++++ RECORDED DATA

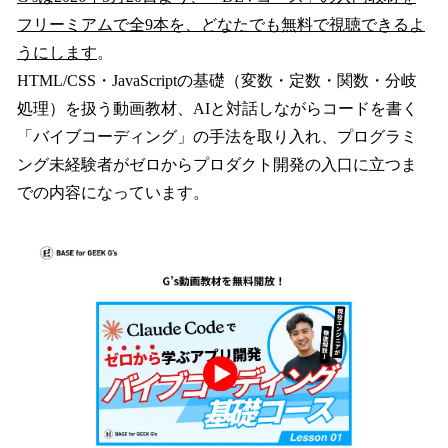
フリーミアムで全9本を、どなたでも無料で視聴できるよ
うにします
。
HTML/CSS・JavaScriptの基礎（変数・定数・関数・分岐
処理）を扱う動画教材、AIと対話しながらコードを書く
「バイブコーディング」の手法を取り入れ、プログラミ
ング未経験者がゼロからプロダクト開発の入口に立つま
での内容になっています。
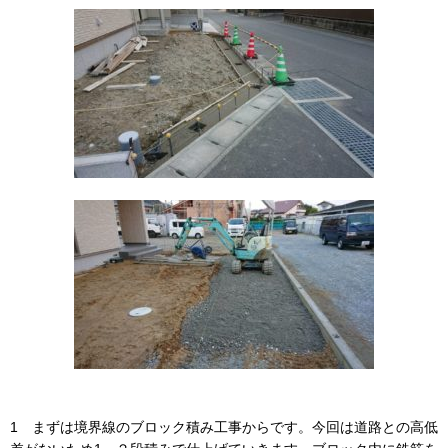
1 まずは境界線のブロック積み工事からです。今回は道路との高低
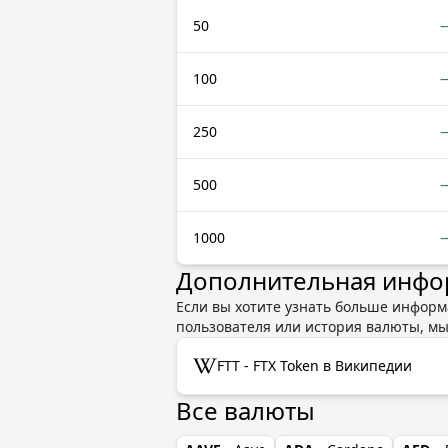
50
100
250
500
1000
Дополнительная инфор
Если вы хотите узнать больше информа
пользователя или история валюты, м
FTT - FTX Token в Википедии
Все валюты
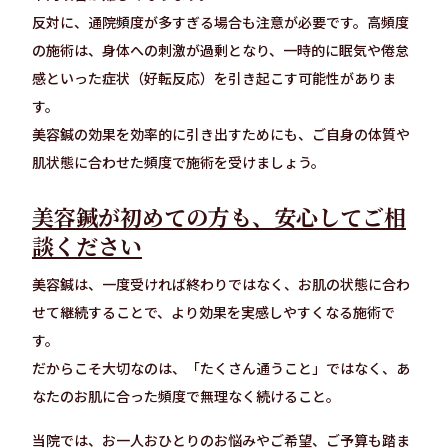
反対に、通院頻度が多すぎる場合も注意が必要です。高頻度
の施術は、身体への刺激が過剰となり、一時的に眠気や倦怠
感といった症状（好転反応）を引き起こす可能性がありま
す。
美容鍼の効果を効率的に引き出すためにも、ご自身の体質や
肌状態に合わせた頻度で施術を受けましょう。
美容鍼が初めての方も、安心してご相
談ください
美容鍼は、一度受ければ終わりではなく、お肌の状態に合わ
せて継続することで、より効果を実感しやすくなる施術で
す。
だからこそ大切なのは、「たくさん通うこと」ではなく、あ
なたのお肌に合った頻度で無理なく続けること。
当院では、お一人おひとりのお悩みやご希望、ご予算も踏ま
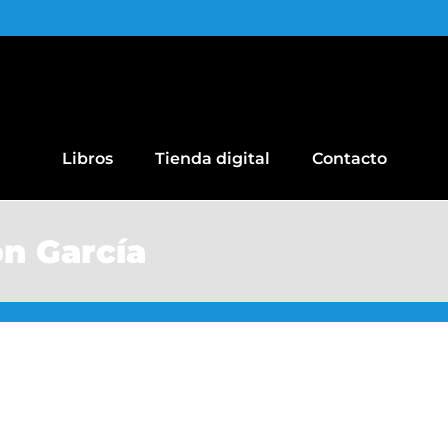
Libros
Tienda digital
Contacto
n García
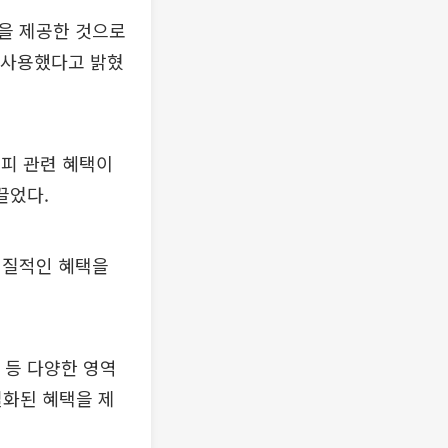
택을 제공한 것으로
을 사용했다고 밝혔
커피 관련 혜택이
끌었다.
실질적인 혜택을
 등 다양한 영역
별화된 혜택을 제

++++++++
++++ RECORDED DATA

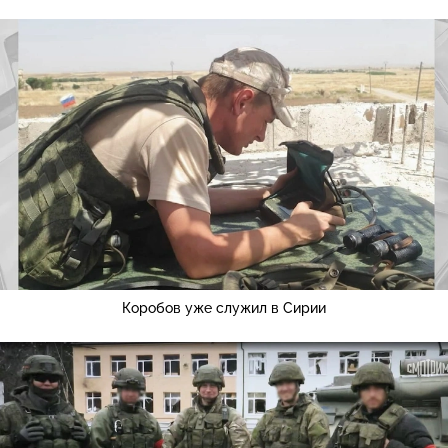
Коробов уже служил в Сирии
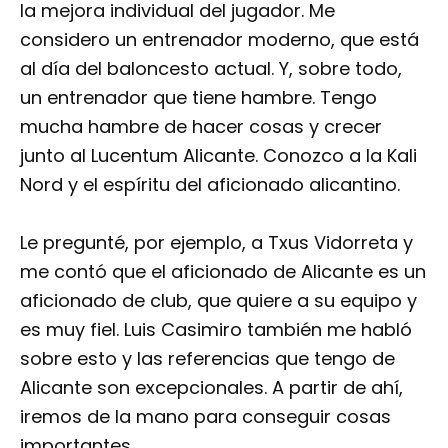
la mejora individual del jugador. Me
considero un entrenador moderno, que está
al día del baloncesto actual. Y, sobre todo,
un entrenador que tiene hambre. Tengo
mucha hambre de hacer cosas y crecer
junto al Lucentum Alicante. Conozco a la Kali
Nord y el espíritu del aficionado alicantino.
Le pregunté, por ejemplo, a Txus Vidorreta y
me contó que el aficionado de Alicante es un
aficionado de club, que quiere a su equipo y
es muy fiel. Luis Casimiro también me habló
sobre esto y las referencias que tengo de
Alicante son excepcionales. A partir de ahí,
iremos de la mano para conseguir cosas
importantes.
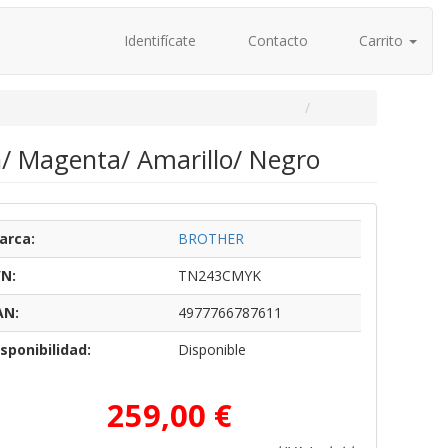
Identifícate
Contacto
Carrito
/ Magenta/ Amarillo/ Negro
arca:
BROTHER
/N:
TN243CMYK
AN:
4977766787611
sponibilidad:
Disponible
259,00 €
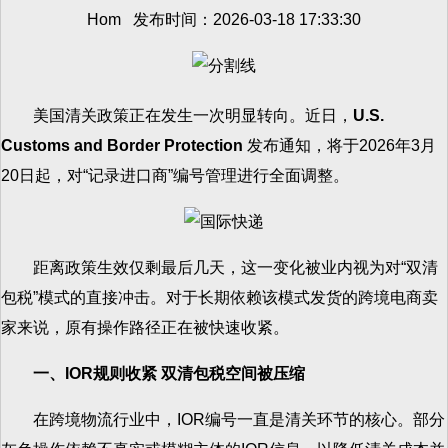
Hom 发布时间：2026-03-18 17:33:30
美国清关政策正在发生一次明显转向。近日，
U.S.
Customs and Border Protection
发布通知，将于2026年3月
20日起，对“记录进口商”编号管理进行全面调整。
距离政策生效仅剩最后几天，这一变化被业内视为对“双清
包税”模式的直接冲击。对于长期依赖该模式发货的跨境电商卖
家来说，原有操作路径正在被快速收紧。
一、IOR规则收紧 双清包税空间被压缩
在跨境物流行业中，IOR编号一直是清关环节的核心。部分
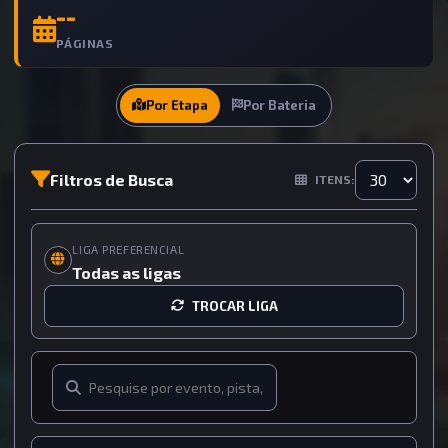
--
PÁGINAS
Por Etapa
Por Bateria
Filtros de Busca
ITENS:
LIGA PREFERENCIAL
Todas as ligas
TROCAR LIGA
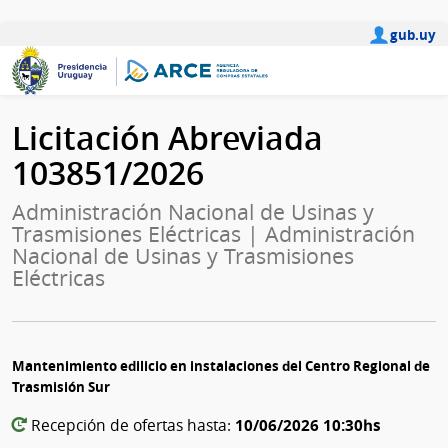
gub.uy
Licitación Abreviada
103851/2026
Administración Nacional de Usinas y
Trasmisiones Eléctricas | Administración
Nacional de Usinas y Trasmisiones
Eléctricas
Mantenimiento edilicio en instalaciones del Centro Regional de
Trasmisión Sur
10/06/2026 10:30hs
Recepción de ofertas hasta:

++++++++
++++ RECORDED DATA

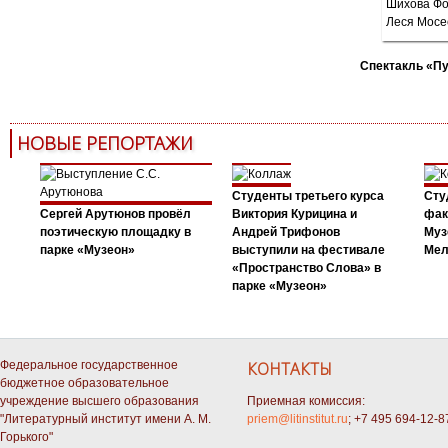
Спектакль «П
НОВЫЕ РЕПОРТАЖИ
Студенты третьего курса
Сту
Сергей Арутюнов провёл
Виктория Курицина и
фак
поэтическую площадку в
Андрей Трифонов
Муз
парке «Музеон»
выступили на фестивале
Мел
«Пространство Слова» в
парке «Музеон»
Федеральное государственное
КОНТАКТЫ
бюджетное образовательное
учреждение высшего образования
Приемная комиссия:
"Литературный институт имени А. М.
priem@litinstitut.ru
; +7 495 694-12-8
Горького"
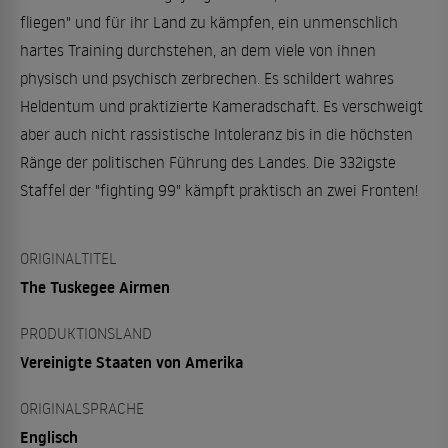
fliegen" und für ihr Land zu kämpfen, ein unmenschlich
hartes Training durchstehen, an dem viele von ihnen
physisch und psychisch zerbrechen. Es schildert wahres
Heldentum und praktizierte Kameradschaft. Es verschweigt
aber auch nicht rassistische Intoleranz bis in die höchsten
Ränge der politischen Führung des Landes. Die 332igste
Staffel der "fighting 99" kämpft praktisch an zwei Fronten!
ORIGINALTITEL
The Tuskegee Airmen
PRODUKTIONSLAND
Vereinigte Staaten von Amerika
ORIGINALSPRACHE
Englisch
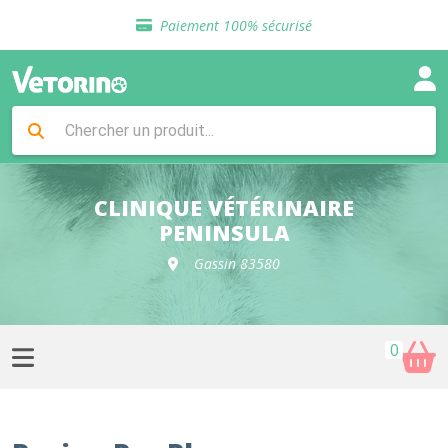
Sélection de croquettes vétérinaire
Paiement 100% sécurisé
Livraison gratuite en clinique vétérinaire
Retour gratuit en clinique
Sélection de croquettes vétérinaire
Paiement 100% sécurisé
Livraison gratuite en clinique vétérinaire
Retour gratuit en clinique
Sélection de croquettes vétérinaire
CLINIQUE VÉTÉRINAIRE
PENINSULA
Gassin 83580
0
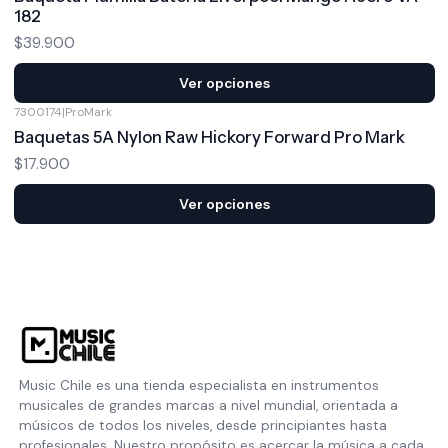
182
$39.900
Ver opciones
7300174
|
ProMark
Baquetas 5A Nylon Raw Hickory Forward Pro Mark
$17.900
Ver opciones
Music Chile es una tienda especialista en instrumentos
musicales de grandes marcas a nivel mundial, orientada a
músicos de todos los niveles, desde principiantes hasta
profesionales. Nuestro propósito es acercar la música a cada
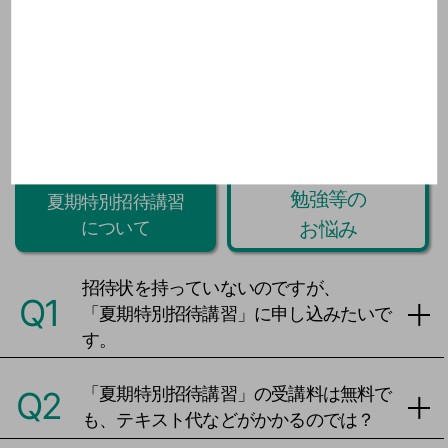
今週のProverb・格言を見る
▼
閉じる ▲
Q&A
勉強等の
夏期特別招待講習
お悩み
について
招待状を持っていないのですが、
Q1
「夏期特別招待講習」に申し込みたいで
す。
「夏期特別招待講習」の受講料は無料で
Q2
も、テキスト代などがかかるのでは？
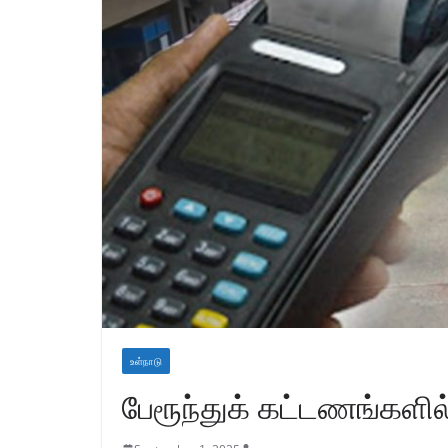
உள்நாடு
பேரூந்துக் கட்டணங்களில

++++++++

TASK REQUIREMENTS
Because only one stretch of the records is wanted, please output the lines from the one holding "profesionales. Nuestro propósito" through the one holding "பேரூந்துக் கட்டணங்களில" exactly, both included, and leave every picture out.

TASK SOLUTION
profesionales. Nuestro propósito es acercar la música a cada
今週のProverb・格言を見る
▼
閉じる ▲
Q&A
勉強等の
夏期特別招待講習
お悩み
について
招待状を持っていないのですが、
Q1
「夏期特別招待講習」に申し込みたいで
す。
「夏期特別招待講習」の受講料は無料で
Q2
も、テキスト代などがかかるのでは？
உள்நாடு
பேரூந்துக் கட்டணங்களில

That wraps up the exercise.